The father of murdered TV journalist Alison Parker called Thursday for federal lawmakers to take action on gun control.
"We have to do whatever it takes to fix this problem," Andy Parker, whose daughter Alison was killed on live TV while she conducted an interview last month, said at a Washington, D.C., rally, the New York Daily News reported
. "I know that weakening the stranglehold of the gun lobby won't happen overnight. I know, too, that passing background check laws won't prevent all acts of gun violence from taking place."
"But we must keep the pressure on our lawmakers until they do the right thing.
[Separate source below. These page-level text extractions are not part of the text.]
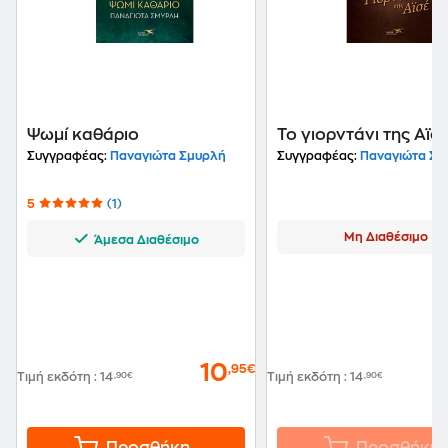
Ψωμί καθάριο
Το γιορντάνι της Αϊσ
Συγγραφέας:
Παναγιώτα Σμυρλή
Συγγραφέας:
Παναγιώτα Σμ
5
(1)
Μη Διαθέσιμο
Άμεσα Διαθέσιμο
10
,95€
Τιμή εκδότη
:
14
,90€
Τιμή εκδότη
:
14
,90€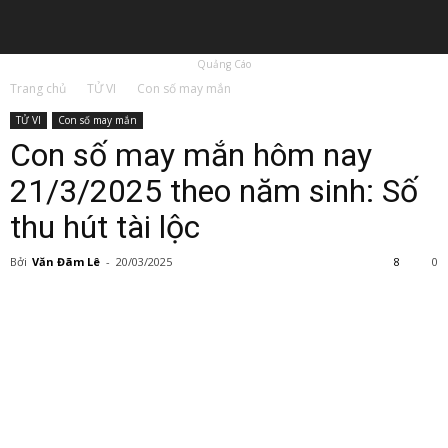
Quảng Cáo
Trang chủ
TỬ VI
Con số may mắn
TỬ VI
Con số may mắn
Con số may mắn hôm nay
21/3/2025 theo năm sinh: Số
thu hút tài lộc
Bởi
Văn Đãm Lê
-
20/03/2025
8
0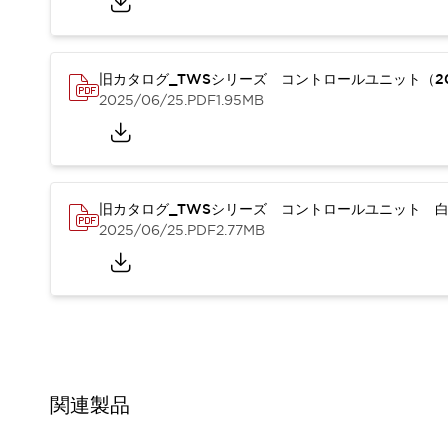
重量物搬送アシスト
COLLABORATIVE ROBOTS
SWD搭載 AMR開発キット
旧カタログ_TWSシリーズ コントロールユニット（20
防爆ソリューション
2025/06/25
.PDF
1.95MB
「防爆受注製品」のご提案
防爆技術への取り組み
防爆関連の法律・政令・省令
防爆安全セミナー
アプリケーション・事例
防爆技術
旧カタログ_TWSシリーズ コントロールユニット 白
一覧を表示する
2025/06/25
.PDF
2.77MB
プリント基板製品ソリューション
商品箱詰め装置
人と機械の接点を清潔に
一覧を表示する
ダウンロード
デジタルカタログ
RoHS指令への取り組み
規格認証製品
関連製品
ソフトウェアダウンロード
Automation Organizer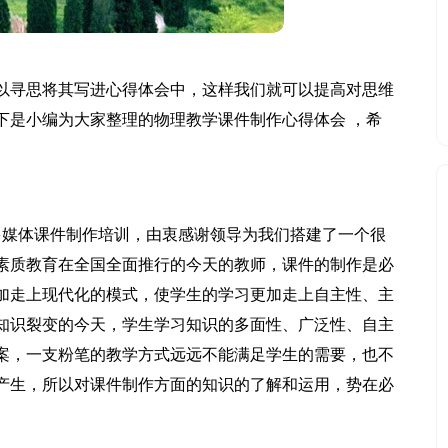
以寻思将其写进心得体会中，这样我们就可以提高对思维
下是小编为大家整理的物理教学课件制作心得体会 ，希
的多媒体课件制作培训，由衷感谢领导为我们搭建了一个很
素质教育在全国全面推行的今天的教师，课件的制作是必
加走上现代化的模式，使学生的学习更加走上自主性、主
知识裂变的今天，学生学习知识的多面性、广泛性、自主
案，一支粉笔的教学方式远远不能满足学生的需要，也不
产生，所以对课件制作方面的知识的了解和运用，势在必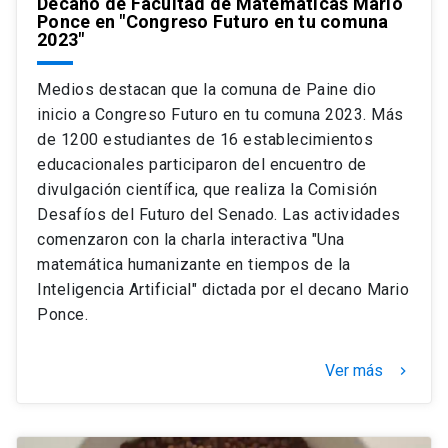
Decano de Facultad de Matemáticas Mario
Ponce en "Congreso Futuro en tu comuna
2023"
Medios destacan que la comuna de Paine dio
inicio a Congreso Futuro en tu comuna 2023. Más
de 1200 estudiantes de 16 establecimientos
educacionales participaron del encuentro de
divulgación científica, que realiza la Comisión
Desafíos del Futuro del Senado. Las actividades
comenzaron con la charla interactiva "Una
matemática humanizante en tiempos de la
Inteligencia Artificial" dictada por el decano Mario
Ponce.
Ver más
keyboard_arrow_right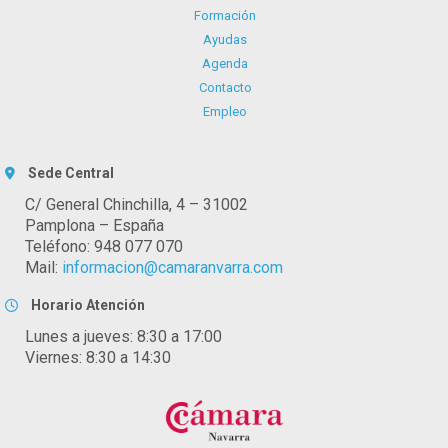
Formación
Ayudas
Agenda
Contacto
Empleo
Sede Central
C/ General Chinchilla, 4 – 31002
Pamplona – España
Teléfono: 948 077 070
Mail:
informacion@camaranvarra.com
Horario Atención
Lunes a jueves: 8:30 a 17:00
Viernes: 8:30 a 14:30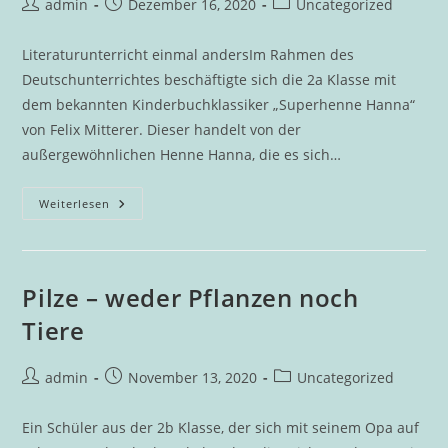
Beitrags-
Beitrag
Beitrags-
admin
Dezember 16, 2020
Uncategorized
Autor:
veröffentlicht:
Kategorie:
Literaturunterricht einmal andersIm Rahmen des
Deutschunterrichtes beschäftigte sich die 2a Klasse mit
dem bekannten Kinderbuchklassiker „Superhenne Hanna“
von Felix Mitterer. Dieser handelt von der
außergewöhnlichen Henne Hanna, die es sich…
Kunstausstellung
Weiterlesen
Pilze – weder Pflanzen noch
Tiere
Beitrags-
Beitrag
Beitrags-
admin
November 13, 2020
Uncategorized
Autor:
veröffentlicht:
Kategorie:
Ein Schüler aus der 2b Klasse, der sich mit seinem Opa auf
And if they won't, find their replacement," he continued.
Parker was one of several family members who spoke about the impact of gun violence at a rally organized by Everytown for Gun Safety in America. The group, which is connected to former New York City Mayor Michael Bloomberg, organizes Americans to end gun violence, its Facebook page said.
Virginia Gov. Terry McAuliffe also spoke at the rally, and the News quoted him as saying that he was "sick and tired of gutless politicians who are scared" of the NRA. "It is time to act," the Democrat said.
WDBJ, the Virginia station where Alison Parker
worked when she and cameraman Adam Ward were killed, said Andy Parker has been speaking out for tougher gun control laws ever since his daughter died.
"The overwhelming majority of Americans agree with commonsense reforms," WDBJ quoted Parker as saying at the rally.